Thursday, February 28, 2013

Hitachi Distinguished Lecture Series 2013


Be sure to check out the Hitachi Distinguished Lecture Series this semester!  
Coming SOON!!!!

Thursday, January 31, 2013

Dear CS faculty members, students, and friends.

Please see the attached flyer for more information regarding Dr Jiyou Li's lecture entitled "Small-bias Sets" on Friday February 1st at 2:00 in DEH 220.

CS staff

Wednesday, January 30, 2013

Honors Students to Join in Foundational Research

This spring, four OU honors students will help to lay the foundation for a new research area -- robot-to-robot nurturing. At the same time, they will be pioneering a new mechanism for connecting research and teaching.

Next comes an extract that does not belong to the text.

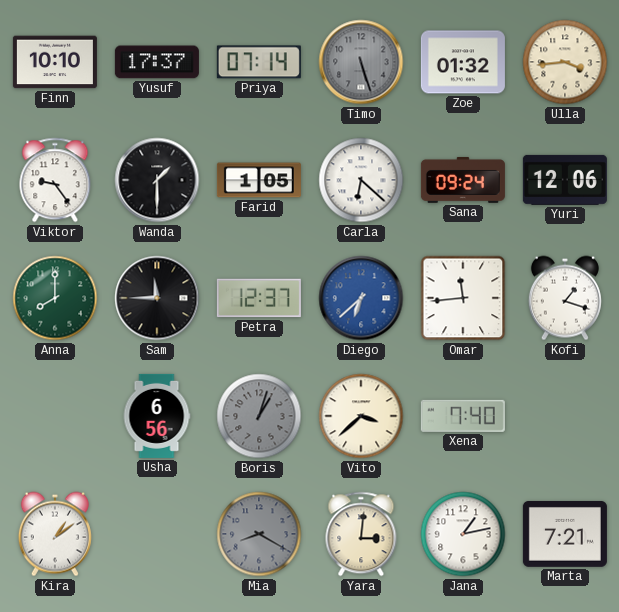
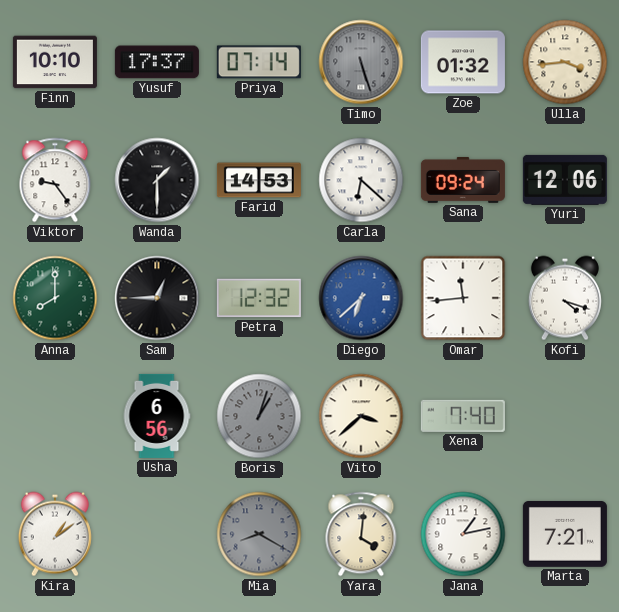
Farid: 1:05 -> 14:53
Sam: 11:45 -> 12:45
Petra: 12:37 -> 12:32
Kofi: 1:18 -> 4:18
Yara: 3:01 -> 4:01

Nurturing is a fundamental concept in biology, cognitive science, psychology, child development, sociology, and education, among other disciplines, and serves as the focus of extensive research enterprises. Prof Hougen and his research team, known as the Robotics, Evolution, Adaptation, and Learning Laboratory (REAL Lab), believe that nurturing should likewise be considered a fundamental concept in robotics, with an active research community built around it for both scientific and practical reasons. From a scientific standpoint, there is much to be learned concerning connections between the evolution of nurturing and the evolution of learning, communication, empathy, and related capabilities, both in natural and in artificial systems. From a practical standpoint, robots that can nurture other robots makes extensive robot learning practical and thus enables much greater robot intelligence.

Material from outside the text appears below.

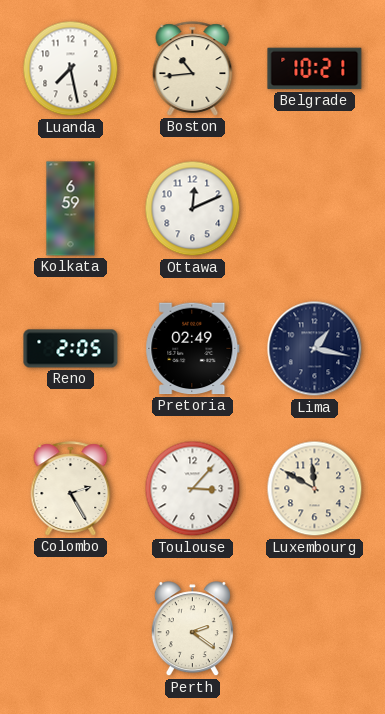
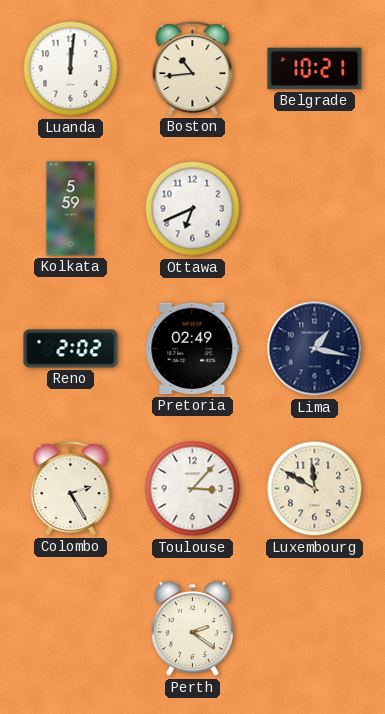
Luanda: 7:28 -> 12:01
Kolkata: 6:59 -> 5:59
Ottawa: 12:11 -> 6:41
Reno: 2:05 -> 2:02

Prof Hougen and the REAL Lab have begun to build the robotics nurturing research community here at OU with the help of OU programs including a grant through the Potentially Transformative Research, Scholarship and Creative Activity Program of the Office of the Vice President for Research and The OU Research Council and the Honors Research Assistantship Program of the OU Honors College.

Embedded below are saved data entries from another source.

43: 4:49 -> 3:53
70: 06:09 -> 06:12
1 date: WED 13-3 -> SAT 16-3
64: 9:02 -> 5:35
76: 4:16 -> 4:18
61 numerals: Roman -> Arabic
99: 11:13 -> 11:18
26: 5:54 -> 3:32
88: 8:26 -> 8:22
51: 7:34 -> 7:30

This spring this REAL Lab initiative will benefit from another OU program -- the Honors Engineering Research Experience (HERE) program. Under this new program, four honors undergraduate students will earn course credit while conducting research. The objective of this course is to provide these students with authentic research experiences by integrating them into the REAL Lab and having them work through the research experience with the research team. And they won't be just doing grunt work, either. Together with the team they will develop specific testable hypotheses related to the topic of robotic nurturing; design, code, and conduct experiments to test these hypotheses; and collect, analyze, and report on the results found -- in short, they will be involved in the entire research process as full members of the research team.

The HERE program will help to formalize the process of involving some of OU's best and brightest students with an innovative research agenda that promises great things. The results are expected to be a model of Sooner excellence.

Tuesday, October 30, 2012

OU CS Programming gets another honor

Congratulations to the CS Programming Team for placing second in the ACM South Central Division Competition! The team placed first last year and proves to be a force to be reckoned with! Congratulations Coach Hougen, Caleb Eggensperger, Braden McDorman, and Allen Smith!

Friday, October 26, 2012

The School of Computer Science is proud of the accomplishment of one of its faculty members: Dr Amy McGovern. Dr McGovern was awarded the 2012 Teaching Scholar Initiative Award for teaching excellence. The Teaching Scholars Initiative is a colloquium under the guidance of the Center for Teaching Excellence. Their mission is to give faculty an outlet to share their experiences in order to improve student learning at OU.
Congratulations Dr McGovern!
In the midst of the mid-terms, a CS student can find himself/herself wonder what made him/her choose this major in the first place.
If you need to be reassured, take a look at this article by Ted Samson in InfoWorld:
In "Demand for software engineers keeps climbing -- and so do the salaries", Samson details how the increased demand for software engineers is behind increasing salaries, with firms often competing to attract the brightest minds. On average, a software engineer can expect to make about $92,000 a year but this number can easily go up to six figures.
We hope this was enough motivation to get you through your midterms!

Thursday, August 16, 2012

OUCS's Mark Woehrer wins ALife 13 Best Paper Award

Mark Woehrer at ALife 13
The paper "Sexual Selection, Resource Distribution, and Population Size in Synthetic Sympatric Speciation"(paper) by Mark Woehrer, Dean Hougen, and Ingo Schlupp won the Best Paper Award at the International Conference on the Synthesis and Simulation of Living Systems (ALife).  This is the top honor of the world's premier conference on artificial life.  This paper is based on Dr. Woehrer's doctoral dissertation in Computer Science, conducted under the direction of Profs. Hougen (School of Computer Science) and Schlupp (Department of Biology).